4.5 Acre Park is Located on Former Brownfield Site

LAWRENCE – June 29, 2016 –Energy and Environmental Affairs (EEA) Secretary Matthew Beaton joined state and local officials to celebrate the opening of a 4.5 acre park on the Ferrous site, a former brownfield in Lawrence at the union of the Spicket and Merrimack Rivers. EEA’s Gateway City Parks Program provided $2.75 million to fund the land acquisition, design, and construction of the new park.

“Urban parks are vital to ensure a high quality of life for those living in the Commonwealth’s cities,” said Governor Charlie Baker. “We are proud to be able to provide the City of Lawrence and other Gateway Cities with the resources to create beautiful open spaces for their residents.”

“The creation of Ferrous Park is a great example of how the state can work with our municipal and private partners to ensure the success of important local projects, while revitalizing areas like the City of Lawrence’s North Canal District,” said Lieutenant Governor Karyn Polito.

Ferrous Park will be used for passive recreation, educational and interpretive programs and events.

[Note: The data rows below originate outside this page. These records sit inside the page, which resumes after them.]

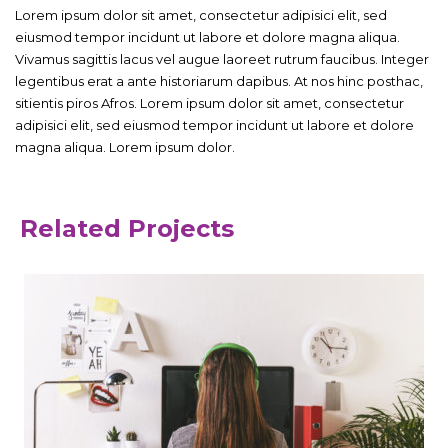
Lorem ipsum dolor sit amet, consectetur adipisici elit, sed
eiusmod tempor incidunt ut labore et dolore magna aliqua.
Vivamus sagittis lacus vel augue laoreet rutrum faucibus. Integer
legentibus erat a ante historiarum dapibus. At nos hinc posthac,
sitientis piros Afros. Lorem ipsum dolor sit amet, consectetur
adipisici elit, sed eiusmod tempor incidunt ut labore et dolore
magna aliqua. Lorem ipsum dolor.
Related Projects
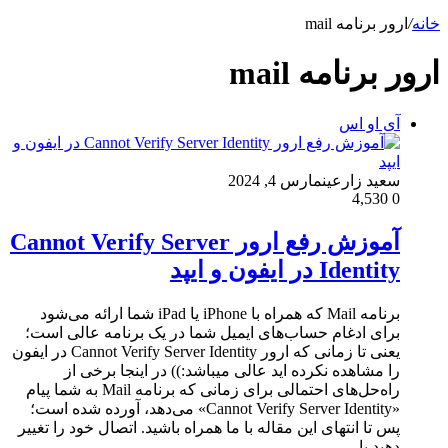
خانه
/
ارور برنامه mail
ارور برنامه mail
آی او اس
سعید زارعین
مارس 4, 2024
4,530
0
آموزش رفع ارور Cannot Verify Server
Identity در ایفون و ایپد
برنامه Mail که همراه با iPhone یا iPad شما ارائه می‌شود
برای ادغام حساب‌های ایمیل شما در یک برنامه عالی است؛
یعنی تا زمانی که ارور Cannot Verify Server Identity در ایفون
را مشاهده نکرده اید عالی میباشد:)) در اینجا برخی از
راه‌حل‌های احتمالی برای زمانی که برنامه Mail به شما پیام
«Cannot Verify Server Identity» می‌دهد، آورده شده است؛
پس تا انتهای این مقاله با ما همراه باشید. اتصال خود را تغییر
دهید یا…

The park is a model for urban ecological restoration, as it is located on the site of a former foundry that ceased operation in 2001. 

“Not only does Ferrous Park provide the residents of Lawrence with great opportunities for outdoor recreation, the park both restores the site’s ecology and reduces pollution in the Merrimack River,” said EEA Secretary Matthew Beaton. “The Baker-Polito Administration is dedicated to protecting our natural resources and providing access to open space to all Commonwealth residents, regardless of zip code.”

Creation of the park from acquisition through construction was managed on behalf of the City of Lawrence by Groundwork Lawrence. The Ferrous site is now owned by the City, with Groundwork holding an easement to ensure that the park is forever a recreational resource for Lawrence residents.  The park design team was led by Stephen Stimson Associates and included the D.I.R.T. studio, Nitsch Engineering and RSE Associates.  Argus Construction was the general contractor.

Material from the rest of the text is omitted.